▸ **TASK DIRECTIONS**:
Would you copy the listing below exactly, keeping the pictures out?
(PROVIDED RECORDS)
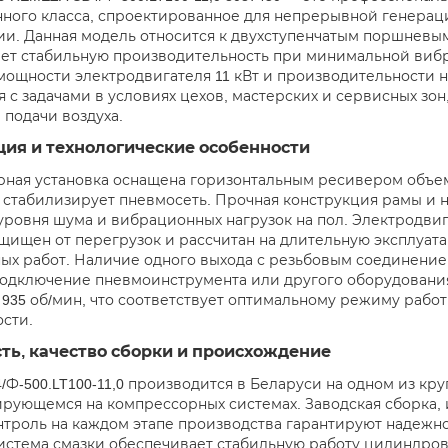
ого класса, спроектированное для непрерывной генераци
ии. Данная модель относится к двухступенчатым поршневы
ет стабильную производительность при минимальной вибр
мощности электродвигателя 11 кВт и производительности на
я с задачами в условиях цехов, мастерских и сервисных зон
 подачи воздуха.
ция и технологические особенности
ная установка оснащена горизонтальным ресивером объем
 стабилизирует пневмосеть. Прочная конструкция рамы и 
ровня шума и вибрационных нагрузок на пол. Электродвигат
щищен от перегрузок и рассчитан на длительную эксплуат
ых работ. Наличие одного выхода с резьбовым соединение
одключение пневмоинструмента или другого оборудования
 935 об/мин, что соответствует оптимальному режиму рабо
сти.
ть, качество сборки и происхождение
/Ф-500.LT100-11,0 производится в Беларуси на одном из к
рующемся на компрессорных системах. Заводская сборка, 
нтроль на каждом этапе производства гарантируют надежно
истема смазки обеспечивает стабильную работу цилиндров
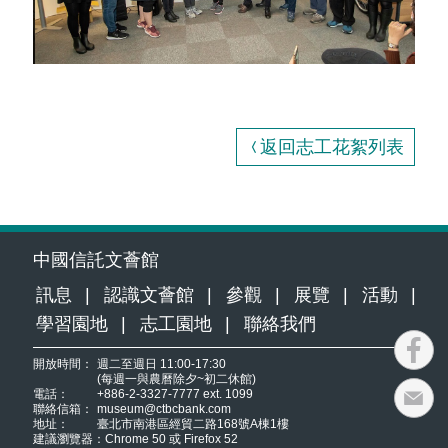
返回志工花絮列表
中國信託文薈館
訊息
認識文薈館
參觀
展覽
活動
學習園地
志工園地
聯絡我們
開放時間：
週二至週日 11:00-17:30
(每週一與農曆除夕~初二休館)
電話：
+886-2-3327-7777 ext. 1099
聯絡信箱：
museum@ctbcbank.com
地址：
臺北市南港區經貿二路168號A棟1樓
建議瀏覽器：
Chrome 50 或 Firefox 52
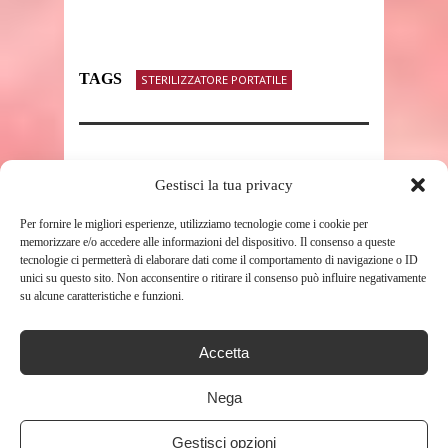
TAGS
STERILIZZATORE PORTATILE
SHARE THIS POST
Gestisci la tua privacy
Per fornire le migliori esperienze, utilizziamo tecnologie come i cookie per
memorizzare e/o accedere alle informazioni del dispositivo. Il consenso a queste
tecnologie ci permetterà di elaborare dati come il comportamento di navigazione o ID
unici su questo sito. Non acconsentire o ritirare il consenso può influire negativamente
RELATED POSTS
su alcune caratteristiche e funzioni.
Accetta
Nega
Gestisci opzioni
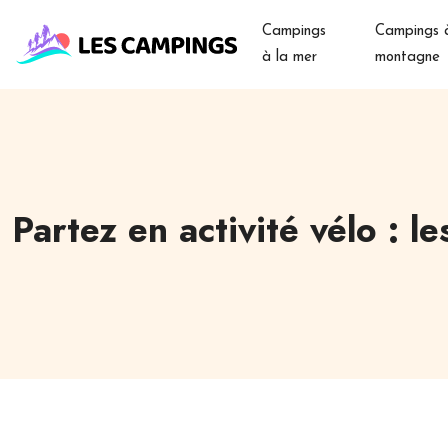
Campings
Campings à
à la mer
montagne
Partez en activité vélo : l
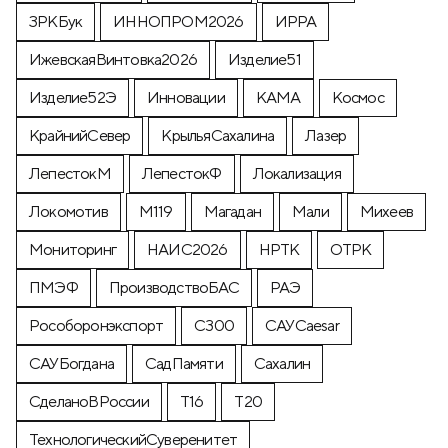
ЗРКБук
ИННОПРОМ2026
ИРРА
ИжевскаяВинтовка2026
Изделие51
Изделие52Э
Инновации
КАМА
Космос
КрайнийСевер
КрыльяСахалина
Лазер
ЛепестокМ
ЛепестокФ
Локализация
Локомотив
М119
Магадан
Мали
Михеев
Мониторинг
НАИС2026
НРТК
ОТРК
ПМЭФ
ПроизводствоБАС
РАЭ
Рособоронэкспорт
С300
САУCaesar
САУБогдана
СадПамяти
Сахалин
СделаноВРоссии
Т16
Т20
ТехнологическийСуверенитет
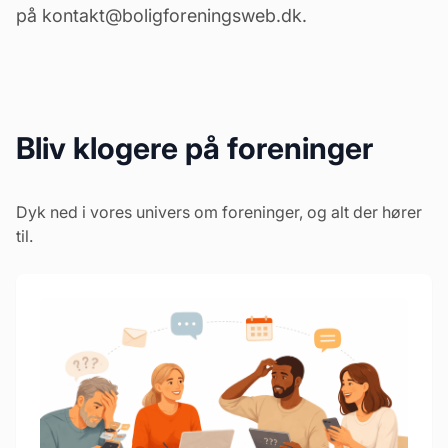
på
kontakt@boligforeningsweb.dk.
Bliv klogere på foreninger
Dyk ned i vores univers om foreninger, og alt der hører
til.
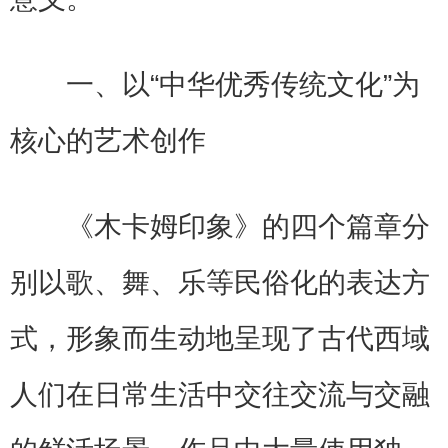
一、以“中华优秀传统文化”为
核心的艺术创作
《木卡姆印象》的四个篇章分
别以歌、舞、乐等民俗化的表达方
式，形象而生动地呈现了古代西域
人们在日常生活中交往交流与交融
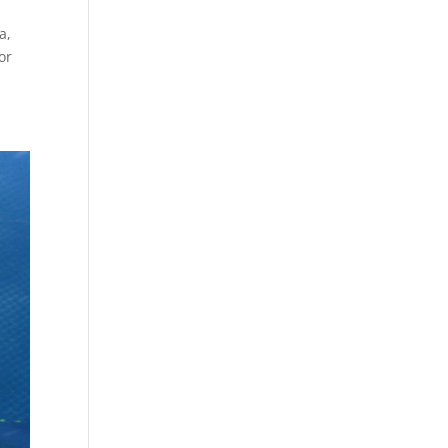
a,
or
(End PROVIDED RECORDS)
▸ **ANSWER TO THE PROBLEM**:
ого класса, спроектированное для непрерывной генераци
ии. Данная модель относится к двухступенчатым поршневы
ет стабильную производительность при минимальной вибр
мощности электродвигателя 11 кВт и производительности на
я с задачами в условиях цехов, мастерских и сервисных зон
 подачи воздуха.
ция и технологические особенности
ная установка оснащена горизонтальным ресивером объем
 стабилизирует пневмосеть. Прочная конструкция рамы и 
ровня шума и вибрационных нагрузок на пол. Электродвигат
щищен от перегрузок и рассчитан на длительную эксплуат
ых работ. Наличие одного выхода с резьбовым соединение
одключение пневмоинструмента или другого оборудования
 935 об/мин, что соответствует оптимальному режиму рабо
сти.
ть, качество сборки и происхождение
/Ф-500.LT100-11,0 производится в Беларуси на одном из к
рующемся на компрессорных системах. Заводская сборка, 
нтроль на каждом этапе производства гарантируют надежно
истема смазки обеспечивает стабильную работу цилиндров
返回志工花絮列表
中國信託文薈館
訊息
認識文薈館
參觀
展覽
活動
學習園地
志工園地
聯絡我們
開放時間：
週二至週日 11:00-17:30
(每週一與農曆除夕~初二休館)
電話：
+886-2-3327-7777 ext. 1099
聯絡信箱：
museum@ctbcbank.com
地址：
臺北市南港區經貿二路168號A棟1樓
建議瀏覽器：
Chrome 50 或 Firefox 52
TAGS
STERILIZZATORE PORTATILE
SHARE THIS POST
Gestisci la tua privacy
Per fornire le migliori esperienze, utilizziamo tecnologie come i cookie per
memorizzare e/o accedere alle informazioni del dispositivo. Il consenso a queste
tecnologie ci permetterà di elaborare dati come il comportamento di navigazione o ID
unici su questo sito. Non acconsentire o ritirare il consenso può influire negativamente
RELATED POSTS
su alcune caratteristiche e funzioni.
Accetta
Nega
Gestisci opzioni
Campings
Campings à
à la mer
montagne
Partez en activité vélo : l
ЗРКБук
ИННОПРОМ2026
ИРРА
ИжевскаяВинтовка2026
Изделие51
Изделие52Э
Инновации
КАМА
Космос
КрайнийСевер
КрыльяСахалина
Лазер
ЛепестокМ
ЛепестокФ
Локализация
Локомотив
М119
Магадан
Мали
Михеев
Мониторинг
НАИС2026
НРТК
ОТРК
ПМЭФ
ПроизводствоБАС
РАЭ
Рособоронэкспорт
С300
САУCaesar
САУБогдана
СадПамяти
Сахалин
СделаноВРоссии
Т16
Т20
ТехнологическийСуверенитет
på
kontakt@boligforeningsweb.dk.
Bliv klogere på foreninger
Dyk ned i vores univers om foreninger, og alt der hører
til.
一、以“中华优秀传统文化”为
核心的艺术创作
《木卡姆印象》的四个篇章分
别以歌、舞、乐等民俗化的表达方
式，形象而生动地呈现了古代西域
人们在日常生活中交往交流与交融
a,
or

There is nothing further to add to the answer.